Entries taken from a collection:
---------------

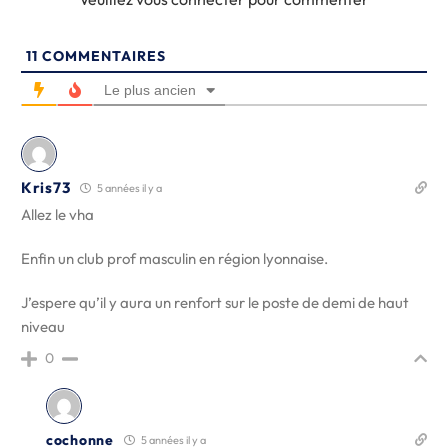
11
COMMENTAIRES
Le plus ancien
Kris73
5 années il y a
Allez le vha
Enfin un club prof masculin en région lyonnaise.
J’espere qu’il y aura un renfort sur le poste de demi de haut
niveau
0
cochonne
5 années il y a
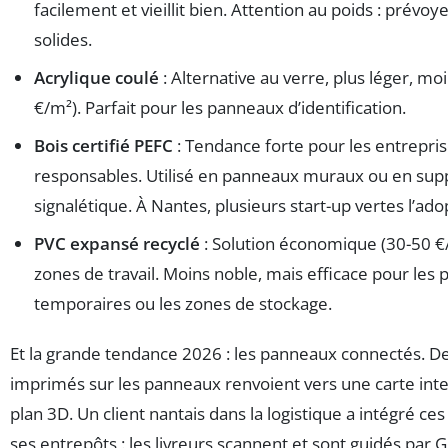
facilement et vieillit bien. Attention au poids : prévoy
solides.
Acrylique coulé
: Alternative au verre, plus léger, mo
€/m²). Parfait pour les panneaux d’identification.
Bois certifié PEFC
: Tendance forte pour les entrepris
responsables. Utilisé en panneaux muraux ou en sup
signalétique. À Nantes, plusieurs start-up vertes l’ado
PVC expansé recyclé
: Solution économique (30-50 €
zones de travail. Moins noble, mais efficace pour les
temporaires ou les zones de stockage.
Et la grande tendance 2026 : les panneaux connectés. D
imprimés sur les panneaux renvoient vers une carte inte
plan 3D. Un client nantais dans la logistique a intégré c
ses entrepôts : les livreurs scannent et sont guidés par 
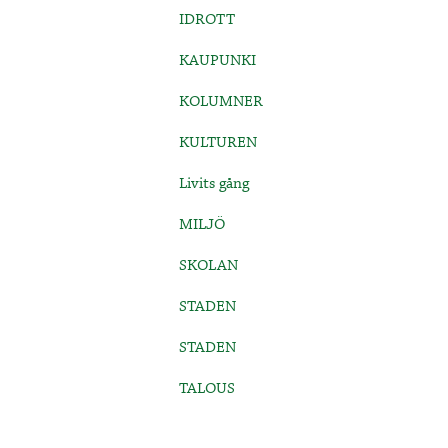
IDROTT
KAUPUNKI
KOLUMNER
KULTUREN
Livits gång
MILJÖ
SKOLAN
STADEN
STADEN
TALOUS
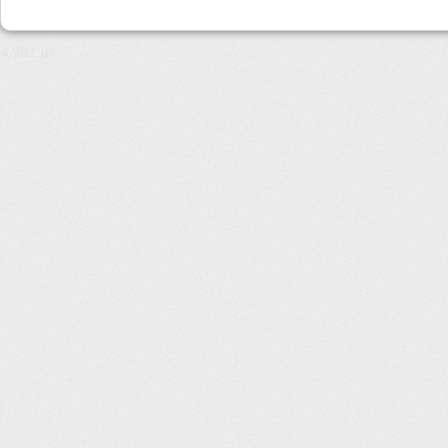
4,982 µs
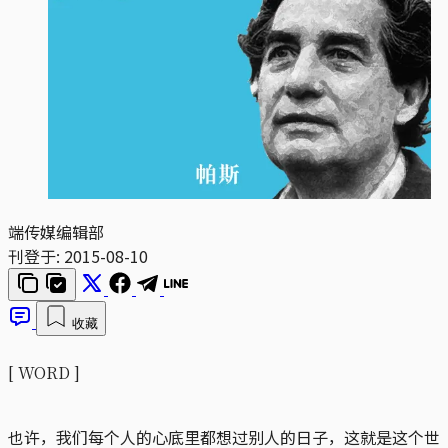
端传媒编辑部
刊登于:
2015-08-10
收藏
[ WORD ]
也许，我们每个人的心底里都想过别人的日子，这就是这个世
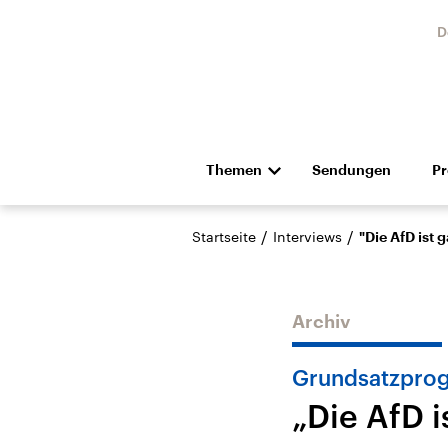
D
Themen
Sendungen
P
Die Nachrichten
Politik
/
/
Startseite
Interviews
"Die AfD ist 
Hörspiel und Feature
Musik
Archiv
Grundsatzpro
„Die AfD i
Landtagswahl Sachsen-
USA
Anhalt 2026
Aktuel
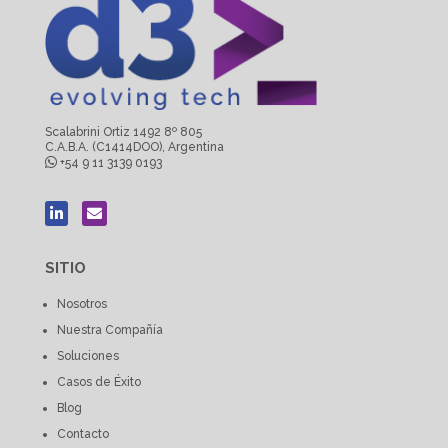
Scalabrini Ortiz 1492 8º 805
C.A.B.A. (C1414DOO), Argentina
+54 9 11 3139 0193
SITIO
Nosotros
Nuestra Compañía
Soluciones
Casos de Éxito
Blog
Contacto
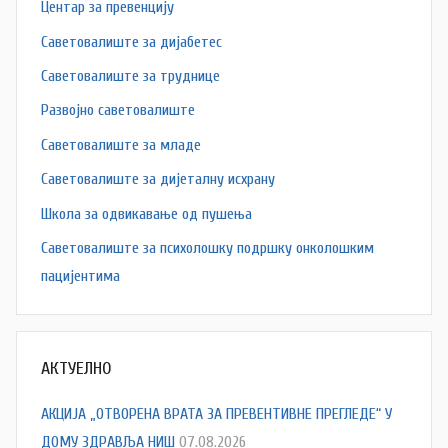
Центар за превенцију
Саветовалиште за дијабетес
Саветовалиште за труднице
Развојно саветовалиште
Саветовалиште за младе
Саветовалиште за дијеталну исхрану
Школа за одвикавање од пушења
Саветовалиште за психолошку подршку онколошким
пацијентима
АКТУЕЛНО
АКЦИЈА „ОТВОРЕНА ВРАТА ЗА ПРЕВЕНТИВНЕ ПРЕГЛЕДЕ“ У
ДОМУ ЗДРАВЉА НИШ
07.08.2026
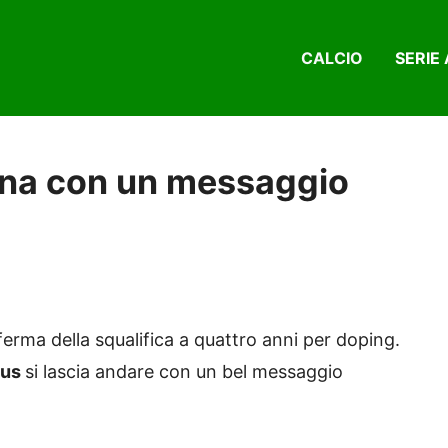
CALCIO
SERIE 
rna con un messaggio
erma della squalifica a quattro anni per doping.
tus
si lascia andare con un bel messaggio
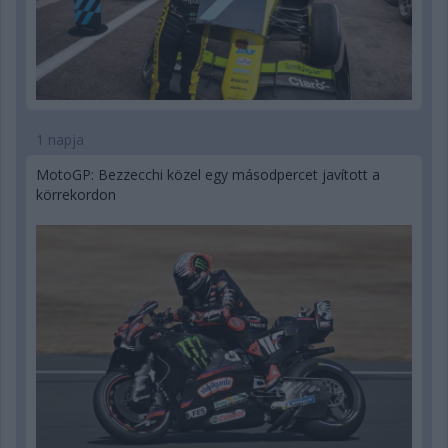
1 napja
MotoGP: Bezzecchi közel egy másodpercet javított a
körrekordon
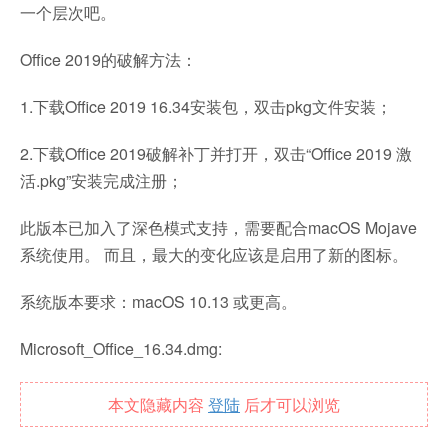
一个层次吧。
Office 2019的破解方法：
1.下载Office 2019 16.34安装包，双击pkg文件安装；
2.下载Office 2019破解补丁并打开，双击“Office 2019 激
活.pkg”安装完成注册；
此版本已加入了深色模式支持，需要配合macOS Mojave
系统使用。 而且，最大的变化应该是启用了新的图标。
系统版本要求：macOS 10.13 或更高。
Microsoft_Office_16.34.dmg:
本文隐藏内容
登陆
后才可以浏览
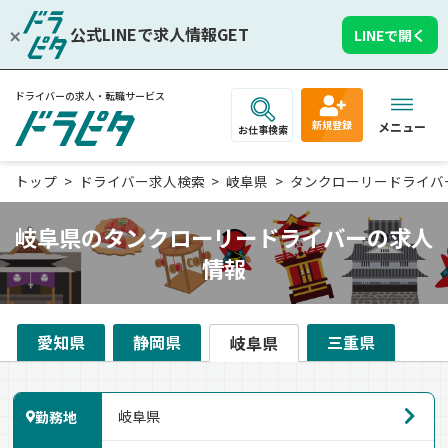
公式LINEで求人情報GET
LINEで開く
ドライバーの求人・転職サービス
新規登録
メニュー
お仕事検索
トップ
ドライバー求人検索
岐阜県
タンクローリードライバ
岐阜県のタンクローリードライバーの求人
情報
愛知県
静岡県
三重県
岐阜県
勤務地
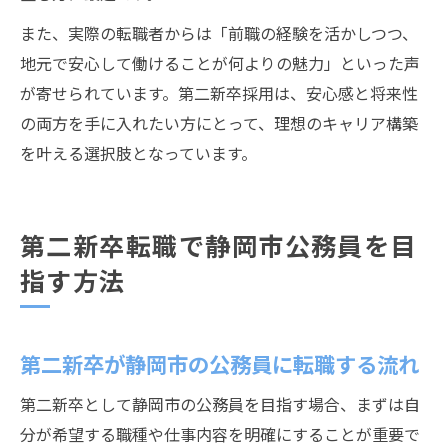
また、実際の転職者からは「前職の経験を活かしつつ、
地元で安心して働けることが何よりの魅力」といった声
が寄せられています。第二新卒採用は、安心感と将来性
の両方を手に入れたい方にとって、理想のキャリア構築
を叶える選択肢となっています。
第二新卒転職で静岡市公務員を目
指す方法
第二新卒が静岡市の公務員に転職する流れ
第二新卒として静岡市の公務員を目指す場合、まずは自
分が希望する職種や仕事内容を明確にすることが重要で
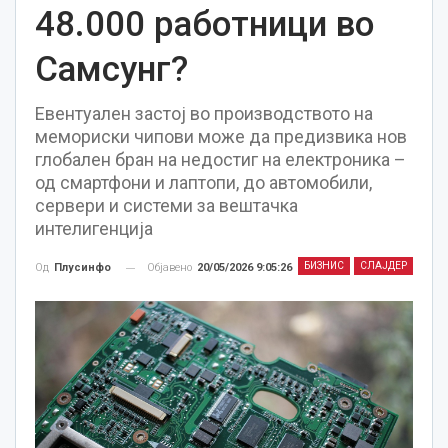
48.000 работници во
Самсунг?
Евентуален застој во производството на
мемориски чипови може да предизвика нов
глобален бран на недостиг на електроника –
од смартфони и лаптопи, до автомобили,
сервери и системи за вештачка
интелигенција
БИЗНИС
СЛАЈДЕР
Објавено
20/05/2026 9:05:26
Од
Плусинфо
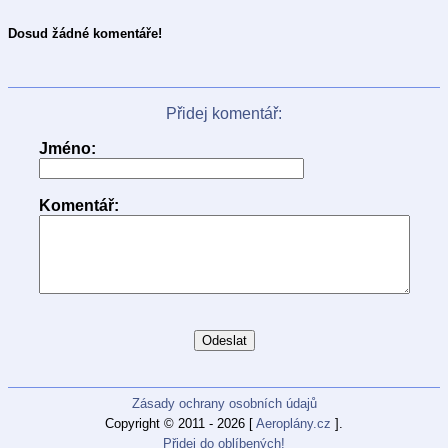
Dosud žádné komentáře!
Přidej komentář:
Jméno:
Komentář:
Zásady ochrany osobních údajů
Copyright © 2011 - 2026 [
Aeroplány.cz
].
Přidej do oblíbených!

---------------

EXERCISE DESCRIPTION: Set down word for word every line from the line containing "Евентуален застој во производството на" through the last line of the entries, and nothing more; no pictures.

SOLUTION TO THE PROBLEM:
Евентуален застој во производството на
мемориски чипови може да предизвика нов
глобален бран на недостиг на електроника –
од смартфони и лаптопи, до автомобили,
сервери и системи за вештачка
интелигенција
БИЗНИС
СЛАЈДЕР
Објавено
20/05/2026 9:05:26
Од
Плусинфо
Dosud žádné komentáře!
Přidej komentář:
Jméno:
Komentář:
Zásady ochrany osobních údajů
Copyright © 2011 - 2026 [
Aeroplány.cz
].
Přidej do oblíbených!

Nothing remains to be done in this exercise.